Exercise goal: Every line of the records that holds the word "unix" should be copied.

Dataset excerpts:
==============================

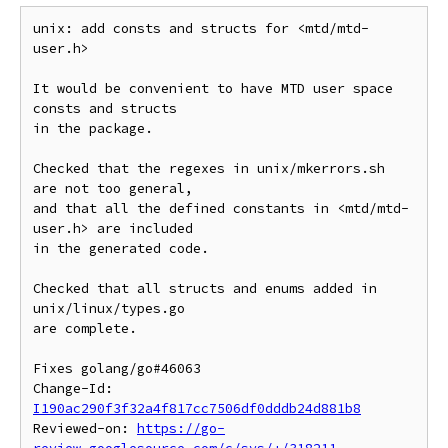
unix: add consts and structs for <mtd/mtd-
user.h>

It would be convenient to have MTD user space 
consts and structs

in the package.

Checked that the regexes in unix/mkerrors.sh 
are not too general,

and that all the defined constants in <mtd/mtd-
user.h> are included

in the generated code.

Checked that all structs and enums added in 
unix/linux/types.go

are complete.

Fixes golang/go#46063

Change-Id: 
I190ac290f3f32a4f817cc7506df0dddb24d881b8
Reviewed-on: 
https://go-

==============================

Completed exercise:
unix: add consts and structs for <mtd/mtd-
Checked that the regexes in unix/mkerrors.sh 
unix/linux/types.go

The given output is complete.